3. The fee is about the only tangible part of the dental transaction that a patient can comment on other than the finished procedure.

4. The fee is about the only tangible thing the insurance company can focus on, and any fee is too high to them! It is only natural to get defensive after continual buffeting by insurance companies. But remember, they are not exactly disinterested parties. (Our own CPA association just received the good news that our group insurance carrier was going to offer dental insurance with 80% coverage of UCR. After some quick research — and with our latest fee survey in hand — we discovered that the insurance company's version of UCR was at the 30th percentile!) Keep up the good fight, and avoid setting your standards based on theirs. You need to set your standards and nail that flag to the flagpole!

5. I wish that patients were talking about you in the community as much as you are afraid they are! Think about it — the last time you raised fees, how many folks complained? How many folks even noticed? Dr. Joe Blaes tells a great story about Dr. Omer Reed, who would always tell dentists at the end of one of his classes to go back to their offices and raise their fees by 20% — no one will notice. And they never did notice!

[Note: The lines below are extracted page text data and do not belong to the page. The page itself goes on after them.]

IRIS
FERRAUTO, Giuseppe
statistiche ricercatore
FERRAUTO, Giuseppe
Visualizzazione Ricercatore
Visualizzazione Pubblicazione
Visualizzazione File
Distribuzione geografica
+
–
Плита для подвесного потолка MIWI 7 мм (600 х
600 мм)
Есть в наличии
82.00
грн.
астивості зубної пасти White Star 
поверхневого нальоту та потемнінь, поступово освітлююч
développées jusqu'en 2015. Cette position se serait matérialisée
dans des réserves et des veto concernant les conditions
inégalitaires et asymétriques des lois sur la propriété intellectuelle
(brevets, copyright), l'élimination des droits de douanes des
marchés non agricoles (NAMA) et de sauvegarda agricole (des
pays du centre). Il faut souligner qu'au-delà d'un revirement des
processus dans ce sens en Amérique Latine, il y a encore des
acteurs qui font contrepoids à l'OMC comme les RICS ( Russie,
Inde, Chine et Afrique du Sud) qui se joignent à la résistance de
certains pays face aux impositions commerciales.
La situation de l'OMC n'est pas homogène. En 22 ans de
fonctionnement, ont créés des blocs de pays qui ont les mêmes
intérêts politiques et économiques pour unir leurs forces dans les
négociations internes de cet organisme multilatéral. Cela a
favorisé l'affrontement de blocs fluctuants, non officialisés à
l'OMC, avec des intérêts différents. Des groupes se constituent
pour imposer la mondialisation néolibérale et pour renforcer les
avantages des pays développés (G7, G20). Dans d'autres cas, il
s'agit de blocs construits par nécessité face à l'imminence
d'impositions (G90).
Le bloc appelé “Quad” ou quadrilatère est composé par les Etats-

Then think of all the soul searching and anguish you put yourself through!

6. Be sure that your team buys into these fee increases. A team member that thinks you are charging too much can undermine your practice and cause far-reaching problems. Team members need to understand the process and enthusiastically support the fee increases.

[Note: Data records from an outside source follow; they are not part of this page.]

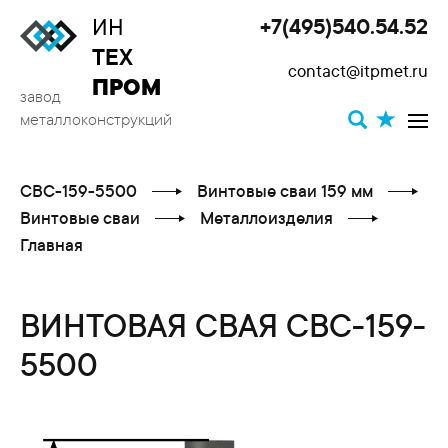
ИН
+7(495)540.54.52
Toggle
ТЕХ
contact@itpmet.ru
navigat
ПРОМ
завод
металлоконструкций
СВС-159-5500
Винтовые сваи 159 мм
Винтовые сваи
Металлоизделия
Главная
ВИНТОВАЯ СВАЯ СВС-159-
5500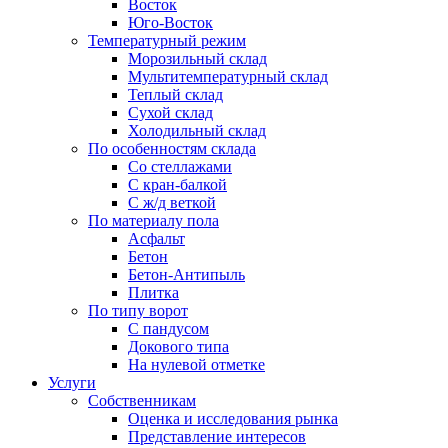
Восток
Юго-Восток
Температурный режим
Морозильный склад
Мультитемпературный склад
Теплый склад
Сухой склад
Холодильный склад
По особенностям склада
Со стеллажами
С кран-балкой
С ж/д веткой
По материалу пола
Асфальт
Бетон
Бетон-Антипыль
Плитка
По типу ворот
С пандусом
Докового типа
На нулевой отметке
Услуги
Собственникам
Оценка и исследования рынка
Представление интересов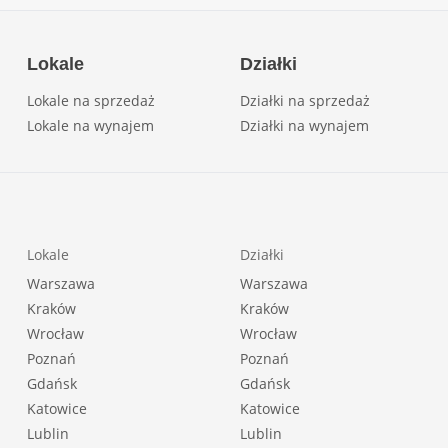
Lokale
Działki
Lokale na sprzedaż
Działki na sprzedaż
Lokale na wynajem
Działki na wynajem
Lokale
Działki
Warszawa
Warszawa
Kraków
Kraków
Wrocław
Wrocław
Poznań
Poznań
Gdańsk
Gdańsk
Katowice
Katowice
Lublin
Lublin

7. To listen to my clients comment about other doctors' work, you would think every other doctor in town had hands of stone. But my clients' standard of care, choice of materials, lab quality, etc., just cannot be matched. But then I find one of my clients charging fees at the 50th percentile. If his or her work is that much better, why isn't he or she charging for it — at least at the 75th percentile? Often, the doctor and team need help in learning to communicate such value to their patients.

8. Dr. Tom Orent has made an interesting observation about the danger of being in the middle of the pack with your fees. Such a fee won't appeal to the totally price conscious shopper because it is "too high." It may not appeal to the quality shopper because it seems suspiciously "too low"! Go figure. You think you are delivering a good value, but you have already alienated both ends of the spectrum.

What all this means is (a) you are more sensitive about your fees than your patients actually are, and (b) it is obvious that patients are aware of your fees, but they are not driven by them, as long as value is perceived.

Setting proper prices is a problem for every business. In fact, an entire specialized area of cost accounting is devoted to the process. Unfortunately, even a purely mathematical approach is not as precise as you would think. Whatever theoretical figure you come up with — given your best estimates of time, material, etc. — it has to be tempered with reality. Some procedures simply are not perceived by the public to be as valuable as others.

So, if we presume market forces work reasonably well, it is not unfair to look at market comparisons as a starting point in establishing your own fees.